Here's one of the down-side risks (Pittsburgh Post-Gazette:
In 1972, 87 percent of children who lived within a mile of school walked or biked daily; today, just 13 percent of children get to school under their own power, according to the Centers for Disease Control and Prevention. In a significant parallel, before 1980, only 5 percent of children were obese; today that figure has tripled, says the CDC.

The next generation of grandparents won't even need to harangue their progeny with tales of walking seven miles to school in the snow; it'll be impressive enough to say that they walked at all.
Here's the Justice Department:

It's a little hard to read, but it looks like the crime rate for young teens was about 80 in 1973, and is now down around 40--meaning that violent crimes against young teens have dropped in half since I was a kid.

Kid Density

There is a comments-section discussion going on at Ann Althouse's blog about the apparent lack of kids playing outside in the suburbs. I've noticed this too, for example in my parents' neighborhood, an outer suburb of Milwaukee. It's a fairly well-to-do area, with large houses on large plots of land. Many backyards and schoolyards have playground equipment in them, but it's rare to see many kids using them.

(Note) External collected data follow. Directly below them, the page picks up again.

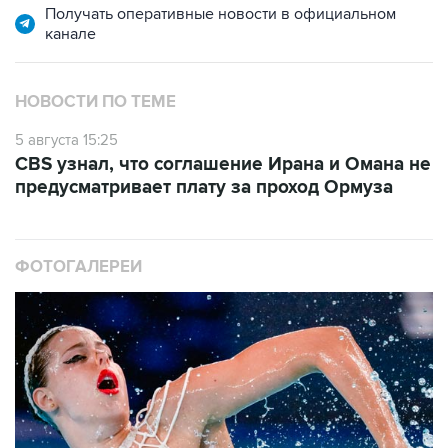
Получать оперативные новости в официальном
канале
НОВОСТИ ПО ТЕМЕ
5 августа 15:25
CBS узнал, что соглашение Ирана и Омана не
предусматривает плату за проход Ормуза
ФОТОГАЛЕРЕИ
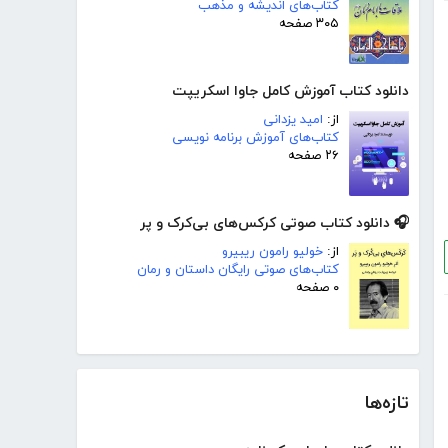
کتاب‌های اندیشه و مذهب
۳۰۵ صفحه
دانلود کتاب آموزش کامل جاوا اسکریپت
از:
امید یزدانی
کتاب‌های آموزش برنامه نویسی
۲۶ صفحه
🎧 دانلود کتاب صوتی کرکس‌های بی‌کرک و پر
از:
خولیو رامون ریبیرو
کتاب‌های صوتی رایگان داستان و رمان
۰ صفحه
تازه‌ها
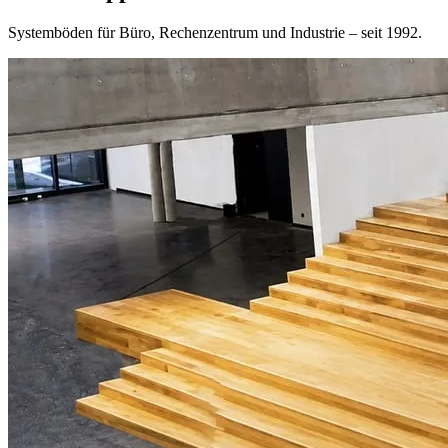
Systemböden für Büro, Rechenzentrum und Industrie – seit 1992.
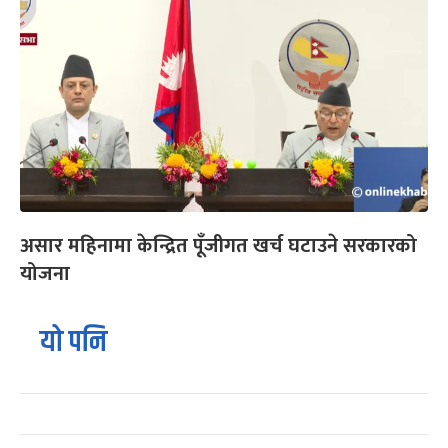
असार महिनामा केन्द्रित पूँजीगत खर्च घटाउने सरकारको
योजना
यो पनि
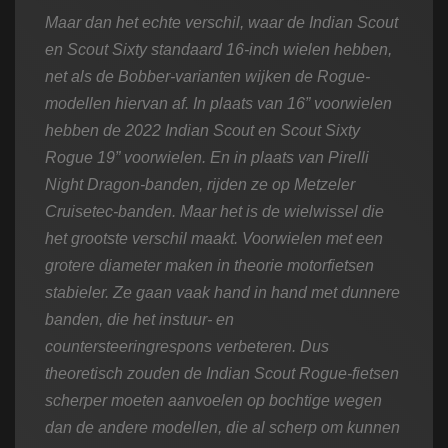
Maar dan het echte verschil, waar de Indian Scout
en Scout Sixty standaard 16-inch wielen hebben,
net als de Bobber-varianten
wijken de Rogue-
modellen hiervan af. In plaats van 16” voorwielen
hebben de 2022 Indian Scout en Scout Sixty
Rogue 19” voorwielen.
En in plaats van Pirelli
Night Dragon-banden, rijden ze op Metzeler
Cruisetec-banden. Maar het is de wielwissel die
het grootste verschil maakt. Voorwielen met een
grotere diameter maken in theorie motorfietsen
stabieler. Ze gaan vaak hand in hand met dunnere
banden, die het instuur- en
countersteeringrespons verbeteren. Dus
theoretisch zouden de Indian Scout Rogue-fietsen
scherper moeten aanvoelen op bochtige wegen
dan de andere modellen, die al scherp om kunnen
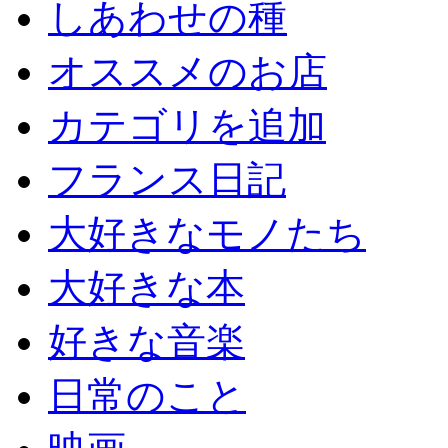
しあわせの種
オススメのお店
カテゴリを追加
フランス日記
大好きなモノたち
大好きな本
好きな音楽
日常のこと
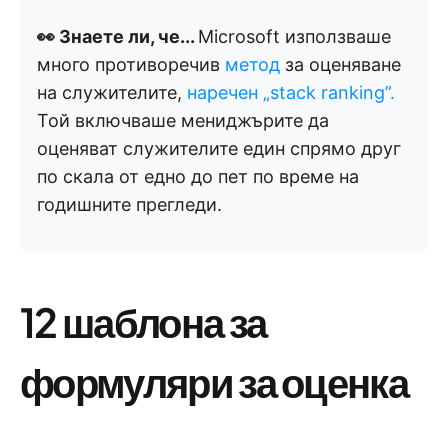
👀 Знаете ли, че...
Microsoft използваше
много противоречив
метод
за оценяване
на служителите,
наречен „stack ranking”.
Той включваше мениджърите да
оценяват служителите един спрямо друг
по скала от едно до пет по време на
годишните прегледи.
12 шаблона за
формуляри за оценка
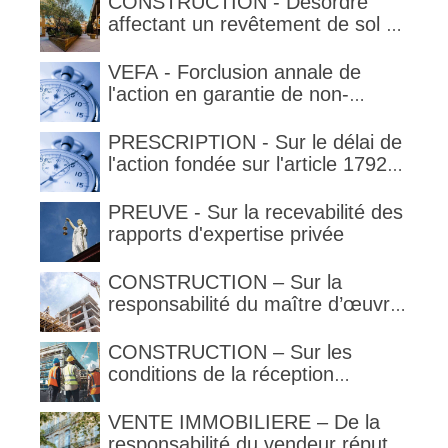
CONSTRUCTION - Désordre
la garantie en condition de la
affectant un revêtement de sol et
garantie
garantie décennale (non)
VEFA - Forclusion annale de
l'action en garantie de non-
conformité
PRESCRIPTION - Sur le délai de
l'action fondée sur l'article 1792-
4-3 du code civil (rappel)
PREUVE - Sur la recevabilité des
rapports d'expertise privée
CONSTRUCTION – Sur la
responsabilité du maître d’œuvre
en cas de défaut de contenance :
l’architecte supporte une
CONSTRUCTION – Sur les
obligation de contrôle étendu
conditions de la réception
judiciaire et de la réception tacite
VENTE IMMOBILIERE – De la
responsabilité du vendeur réputé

I think it's probably because these areas don't have many kids per square mile, i.e. the kid density is low. This is due to the large distance between houses and the relatively low kids-per-family that these days comes with wealth and education. I think that unless a certain critical kid density is reached, you are not likely to see groups of kids playing around the neighborhood.

Fortunately, it's a different story where we live, here in Brookline MA. The population here is fairly wealthy and educated, but the population density is very high. The two park areas nearest our house, one connected to the High School and the other a couple of blocks away, are small, but usually alive with kids and adults. It's quite nice to see kids playing on the playground equipment, or playing baseball or soccer. For little kids they have nice fountains to play in. During the summer there are kids playing in those fountains all day long. Adults play with their kids or play softball or basketball. All that activity keeps the "chronically inebriated" and other undesirables away too.

So we've got that going for us. Which is nice.

Ann adds: I think the biggest problem is hyper-paranoia on the part of parents. Our 8 year old girl isn't even allowed to walk around the block by herself. When I said something about it to our 6 year old boy, he said, "No, I might be taken!" I found that very depressing. This is what we teach our kids?

We do have a lot of homeless around here--Los Angeles has a ton, and Santa Monica once invited all the country's homeless to come. They can be creepy, and you figure that most are either mentally ill, alcoholics or addicts. So you do wonder about kids' safety around them, but the fact remains that very, very, very few kids ever have anything happen to them. And the vast majority who do are either "taken" by non-custodial parents, or are abused by family members. The danger to kids is more likely to be your friends and family--people you trust--than the bum on the street.

I think this woman has the right idea: "Why I Let My 9-year-old Ride Subway Alone". She assessed the real dangers, and realized that the threats parents usually fear are mostly paranoia-induced, and that there is the hidden threat of overly-coddled kids who are taught to be afraid of the world around them.